En Afghanistan, les forces militaires conduites par les USA ont l’obligation légale de garantir les besoins existentiels de la population civile. Pourtant, des centaines de milliers de citoyens afghans, avant tout des femmes et des enfants, n’ont en fait rien à manger. Cela ne vaut pas seulement pour les régions rurales mais aussi pour Kaboul qui est soi-disant sous le contrôle des forces militaires étrangères. Le Conseil doit agir. En Irak, la situation est tellement hors contrôle que des centaines de milliers d’Irakiens remplissent les conditions pour demander l’asile politique. Les hôpitaux font toujours l’objet d’attaques et, comme en Afghanistan, l’emploi des armes à l’uranium a conduit à une augmentation massive de malformations congénitales, de cancers et d’autres maladies, et une grande partie de la surface cultivable disponible a été rendue inutilisable. Le Conseil doit agir. Au Sri Lanka, l’intérêt géopolitique des Etats-Unis pour l’installation de bases militaires dans les territoires tamouls de l’île a conduit à une pression plus forte de la part des USA sur l’UE, le Royaume-Uni et le Canada, pour définir par terrorisme ou par lutte contre le terrorisme ce qui est clairement un conflit armé, ce qui mène au mépris complet du droit international humanitaire et à la tentative raciste de diaboliser le peuple tamoul dans son ensemble.

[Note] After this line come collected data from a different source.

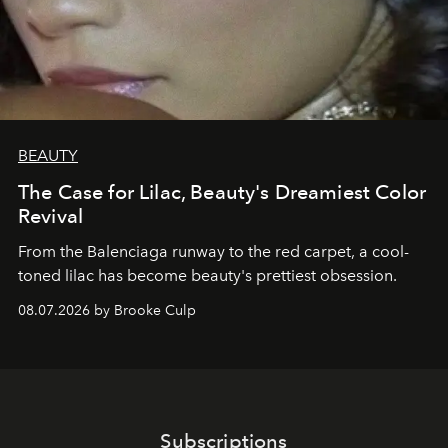
BEAUTY
The Case for Lilac, Beauty's Dreamiest Color
Revival
From the Balenciaga runway to the red carpet, a cool-
toned lilac has become beauty's prettiest obsession.
08.07.2026 by Brooke Culp
Subscriptions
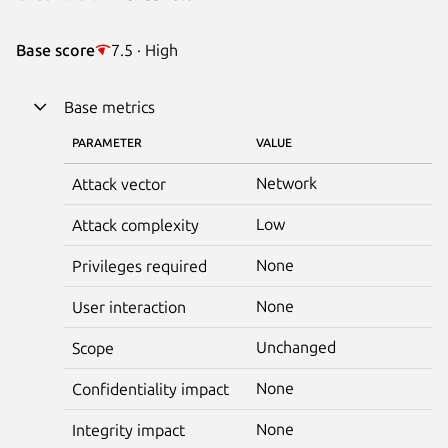
Base score
7.5 · High
Base metrics
PARAMETER
VALUE
Network
Attack vector
Low
Attack complexity
None
Privileges required
None
User interaction
Unchanged
Scope
None
Confidentiality impact
None
Integrity impact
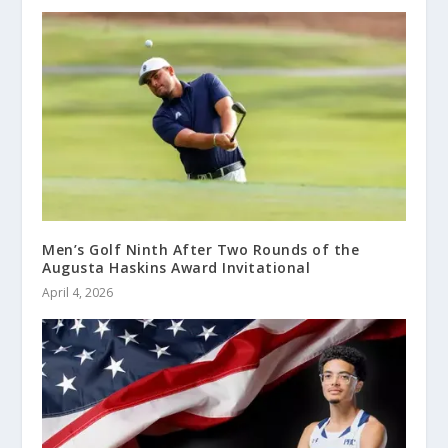
Men’s Golf Ninth After Two Rounds of the
Augusta Haskins Award Invitational
April 4, 2026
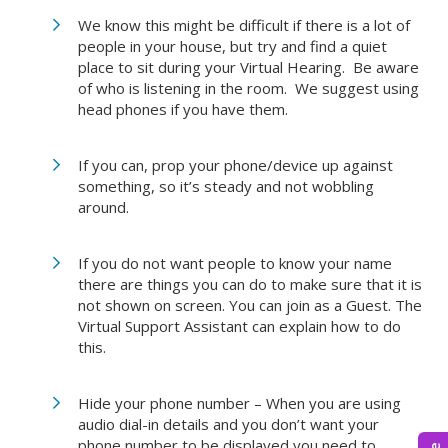
We know this might be difficult if there is a lot of
people in your house, but try and find a quiet
place to sit during your Virtual Hearing. Be aware
of who is listening in the room. We suggest using
head phones if you have them.
If you can, prop your phone/device up against
something, so it’s steady and not wobbling
around.
If you do not want people to know your name
there are things you can do to make sure that it is
not shown on screen. You can join as a Guest. The
Virtual Support Assistant can explain how to do
this.
Hide your phone number – When you are using
audio dial-in details and you don’t want your
phone number to be displayed you need to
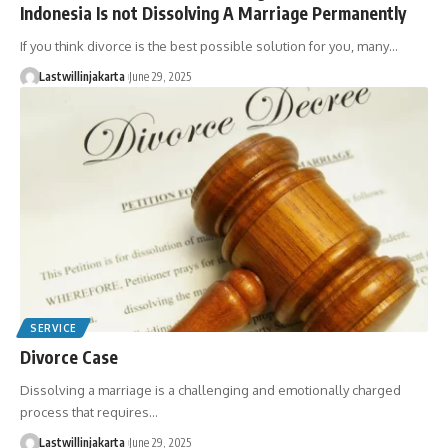
Indonesia Is not Dissolving A Marriage Permanently
If you think divorce is the best possible solution for you, many…
Lastwillinjakarta
June 29, 2025
SERVICE
Divorce Case
Dissolving a marriage is a challenging and emotionally charged
process that requires…
Lastwillinjakarta
June 29, 2025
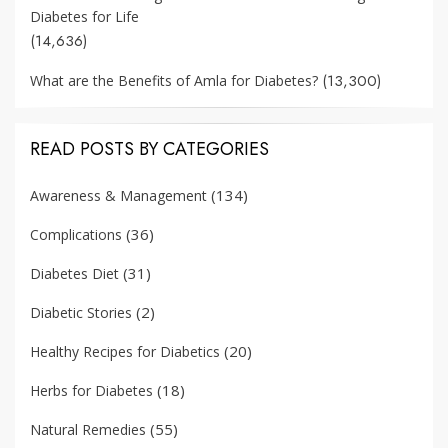
Diabetes for Life
(14,636)
(13,300)
What are the Benefits of Amla for Diabetes?
READ POSTS BY CATEGORIES
(134)
Awareness & Management
(36)
Complications
(31)
Diabetes Diet
(2)
Diabetic Stories
(20)
Healthy Recipes for Diabetics
(18)
Herbs for Diabetes
(55)
Natural Remedies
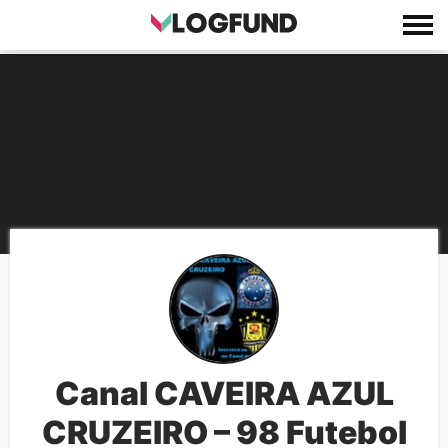
Canal CAVEIRA AZUL
CRUZEIRO – 98 Futebol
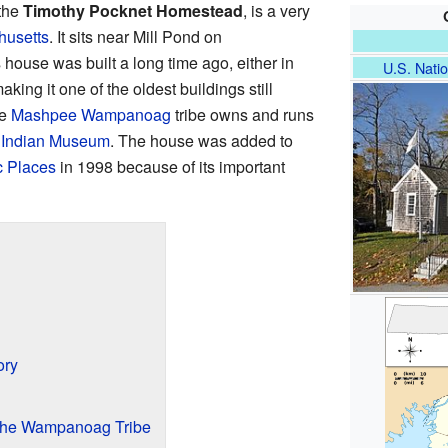
 the
Timothy Pocknet Homestead
, is a very
usetts
. It sits near Mill Pond on
ouse was built a long time ago, either in
U.S. Natio
king it one of the oldest buildings still
he
Mashpee Wampanoag
tribe owns and runs
Indian Museum
. The house was added to
c Places
in 1998 because of its important
ory
the Wampanoag Tribe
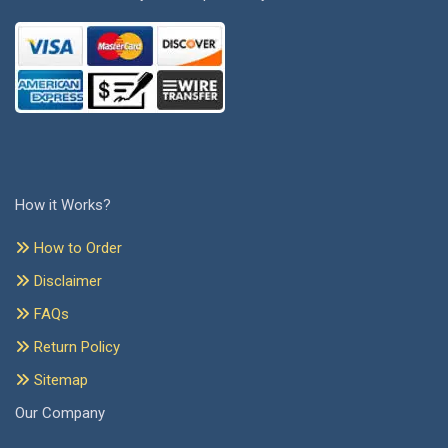
How it Works?
How to Order
Disclaimer
FAQs
Return Policy
Sitemap
Our Company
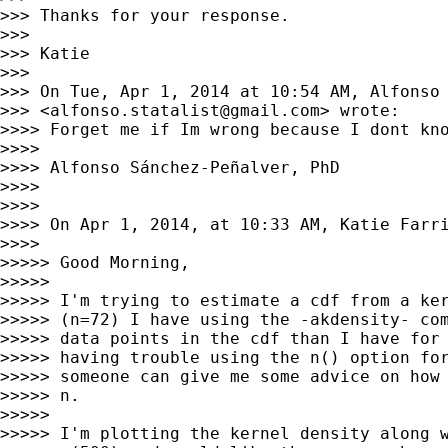
>>> Thanks for your response.

>>>

>>> Katie

>>>

>>> On Tue, Apr 1, 2014 at 10:54 AM, Alfonso 
>>> <
alfonso.statalist@gmail.com
> wrote:

>>>> Forget me if Im wrong because I dont kn
>>>>

>>>> Alfonso Sánchez-Peñalver, PhD

>>>>

>>>>

>>>> On Apr 1, 2014, at 10:33 AM, Katie Farr
>>>>

>>>>> Good Morning,

>>>>>

>>>>> I'm trying to estimate a cdf from a ker
>>>>> (n=72) I have using the -akdensity- com
>>>>> data points in the cdf than I have for 
>>>>> having trouble using the n() option for
>>>>> someone can give me some advice on how 
>>>>> n.

>>>>>

>>>>> I'm plotting the kernel density along w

Pour ce conflit, il n’y aura pas de solution aussi longtemps que le terme de «terrorisme» – qui est comme tout le monde le sait un terme juridiquement faux – est utilisé ici. Pour ce conflit, il n’y aura pas de solutions aussi longtemps que le peuple tamoul sera attaqué de cette manière raciste. Le Conseil doit s’engager – en accord avec les souhaits du Haut-Commissaire et avec beaucoup de mandataires du Conseil – pour étendre les compétences du Haut-Commissaire au Sri Lanka. Si les institutions continuent à s’y opposer, le Conseil doit alors tenir une séance extraordinaire.

* Deux jours après la manifestation informelle à l’ONU décrite plus haut, Karen Parker a pris la parole au Conseil des droits de l’homme en tant que Présidente de l’ONG International Educational Development et a énuméré des revendications concrètes.